To much snickering from a courtroom packed with Horton’s friends and supporters—young people in leather jackets, hooded sweatshirts and various incarnations of bedhead—the judge reminded the defendant that violence is an ineffective way to deal with displeasure.
“People must understand that they can not express their frustrations the way George Horton did,” said Brown. “This court will send a message that this will be condoned in Canada.”
As she read the sentence, Brown was often overshadowed by mumbles, coughs and other displays of displeasure from the gallery. Horton’s supporters made no secret of their disdain for and distrust in police, who—along with some protesters—have been accused of impropriety and unwarranted attacks during the summit weekend.
At one point, a man sitting near Staff Sgt. Queen and Det. Sgt. Gary Giroux became suddenly agitated, standing up and yelling “Go fuck yourself!” before he appeared to be shoved into a wall by one of the officers. As he was being escorted out of the courtroom, several other audience members followed suit, yelling insults at the police and judge, briefly turning the proceedings into an angry critique of the court system.
“Your eyes are closed, your ears are closed, your heart is closed,” yelled Zach Ruiter, the filmmaker behind the short documentary George Horton: Life as a G20 defendant, which had previously been shown in court as evidence against Horton. Then, inexplicably, “Your career is over!”
By the end of the fracas, about a dozen people had been expelled from the courtroom. For some time afterward, chanting and singing could be heard wafting in from the hallways. A few times, someone banged on the room’s doors from the outside.

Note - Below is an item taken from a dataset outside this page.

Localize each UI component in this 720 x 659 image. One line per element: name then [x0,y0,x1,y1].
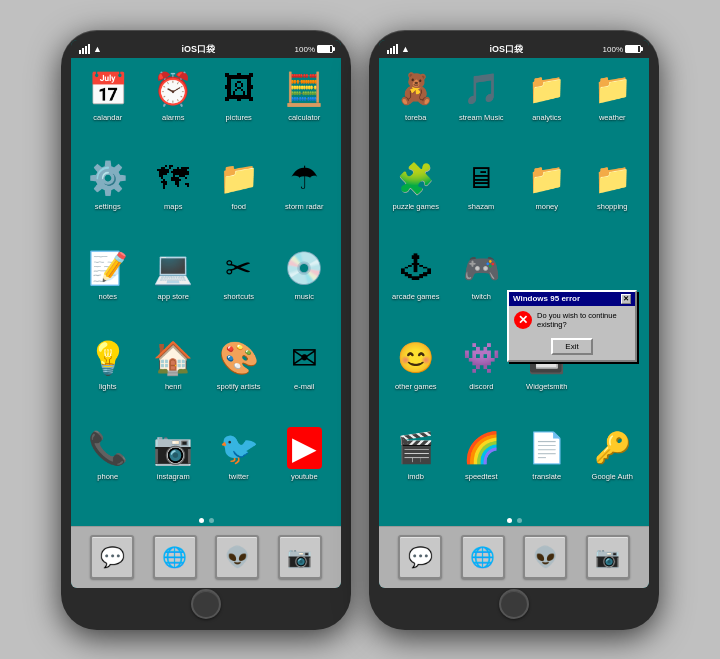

After initially pleading innocent, Horton was found guilty of assaulting a peace officer and intimidation of a justice system participant. He pleaded guilty to wearing a disguise and three counts of mischief.

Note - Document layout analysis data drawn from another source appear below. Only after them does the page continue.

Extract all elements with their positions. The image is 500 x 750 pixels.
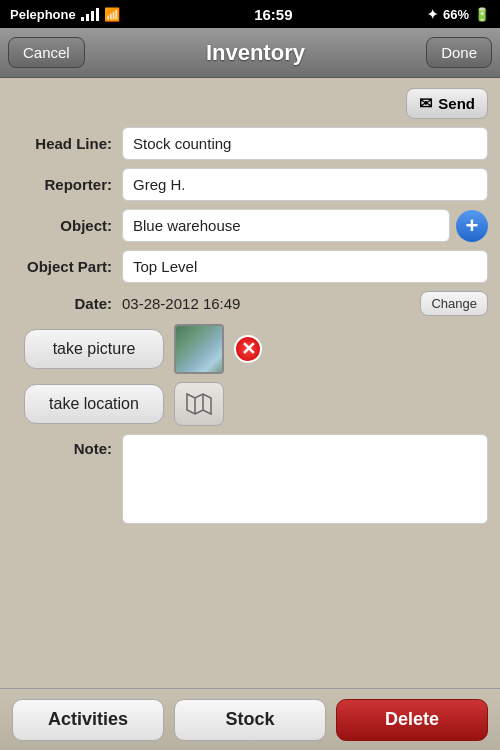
status-left: Pelephone 📶: [10, 7, 120, 22]
reporter-row: Reporter:: [12, 168, 488, 201]
carrier-label: Pelephone: [10, 7, 76, 22]
take-picture-row: take picture ✕: [12, 324, 488, 374]
date-value: 03-28-2012 16:49: [122, 295, 420, 312]
note-row: Note:: [12, 434, 488, 524]
headline-row: Head Line:: [12, 127, 488, 160]
date-row: Date: 03-28-2012 16:49 Change: [12, 291, 488, 316]
done-button[interactable]: Done: [426, 37, 492, 68]
wifi-icon: 📶: [104, 7, 120, 22]
change-date-button[interactable]: Change: [420, 291, 488, 316]
delete-button[interactable]: Delete: [336, 699, 488, 741]
headline-label: Head Line:: [12, 135, 122, 152]
object-row: Object: +: [12, 209, 488, 242]
photo-thumbnail: [174, 324, 224, 374]
bluetooth-icon: ✦: [427, 7, 438, 22]
envelope-icon: ✉: [419, 94, 432, 113]
take-location-row: take location: [12, 382, 488, 426]
form-content: ✉ Send Head Line: Reporter: Object: + Ob…: [0, 78, 500, 544]
svg-marker-0: [187, 394, 211, 414]
nav-bar: Cancel Inventory Done: [0, 28, 500, 78]
note-label: Note:: [12, 434, 122, 457]
take-location-button[interactable]: take location: [24, 384, 164, 424]
bottom-toolbar: Activities Stock Delete: [0, 688, 500, 750]
activities-button[interactable]: Activities: [12, 699, 164, 741]
time-label: 16:59: [254, 6, 292, 23]
date-label: Date:: [12, 295, 122, 312]
battery-level: 66%: [443, 7, 469, 22]
object-input-group: +: [122, 209, 488, 242]
take-picture-button[interactable]: take picture: [24, 329, 164, 369]
object-part-row: Object Part:: [12, 250, 488, 283]
add-object-button[interactable]: +: [456, 210, 488, 242]
send-label: Send: [438, 95, 475, 112]
cancel-button[interactable]: Cancel: [8, 37, 85, 68]
delete-photo-button[interactable]: ✕: [234, 335, 262, 363]
status-bar: Pelephone 📶 16:59 ✦ 66% 🔋: [0, 0, 500, 28]
stock-button[interactable]: Stock: [174, 699, 326, 741]
reporter-label: Reporter:: [12, 176, 122, 193]
photo-image: [176, 326, 222, 372]
object-label: Object:: [12, 217, 122, 234]
send-row: ✉ Send: [12, 88, 488, 119]
map-icon-button[interactable]: [174, 382, 224, 426]
headline-input[interactable]: [122, 127, 488, 160]
note-textarea[interactable]: [122, 434, 488, 524]
page-title: Inventory: [206, 40, 305, 66]
map-svg: [185, 390, 213, 418]
object-part-label: Object Part:: [12, 258, 122, 275]
object-input[interactable]: [122, 209, 450, 242]
reporter-input[interactable]: [122, 168, 488, 201]
object-part-input[interactable]: [122, 250, 488, 283]
send-button[interactable]: ✉ Send: [406, 88, 488, 119]
battery-icon: 🔋: [474, 7, 490, 22]
status-right: ✦ 66% 🔋: [427, 7, 490, 22]
signal-icon: [81, 7, 99, 21]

In addition to the jail time, Horton will also face two years of probation and mandatory anger management counselling. Unlike many people convicted for protest-related activities, he will be allowed to attend demonstrations once he is out of jail, but was ordered not to wear a mask.
Brown emphasized that although Horton was part of a group, he was being punished only for his own actions. If that is the case, Horton’s girlfriend Jen Brethour doesn’t see how the conviction for assaulting a police officer is even possible, seeing as Horton only came in contact with the car, not Queen.
“The assault charge is really kind of crazy,” she said, moments after her partner has been escorted away in handcuffs. “Property damage is not violence… George is by no means a threat to anyone. I wholeheartedly believe he didn’t see the officer.”
Brethour said Horton plans to appeal.
For his part, Queen said he thought the judge was considerate and fair in her sentencing.
“I thought the judge was learned and thorough,” he told OpenFile. “I accept the sentence.”
Described by friends outside the courtroom as gentle and “a good guy,” the defendant seemed a bit bewildered that jail time was even being considered.
“I kicked a cop car in anger and (the Crown wanted) to give me a sentence of 18 months plus three years probation,” Horton said during a break in proceedings, before the verdict was announced. “I was naïve.”
Defence lawyer Ryan Clements, who had asked for a sentence of eight months, depicted the G20 Saturday protests as a kind rarely seen, and suggested that Horton’s lack of previous criminal record should factor into a lenient sentence.
“Mr. Horton’s conduct can only be considered acting out of character in exceptional circumstances,” Clements told the court, prior to the sentence being handed down.
Once the sentence was read, the courtroom erupted in cheers of “we love you, George” as the new convict was led out of the courtroom in handcuffs. Just before he was out the door, he managed to say some final words to his friends.
“Make sure you tell the media I’m cool,” he yelled.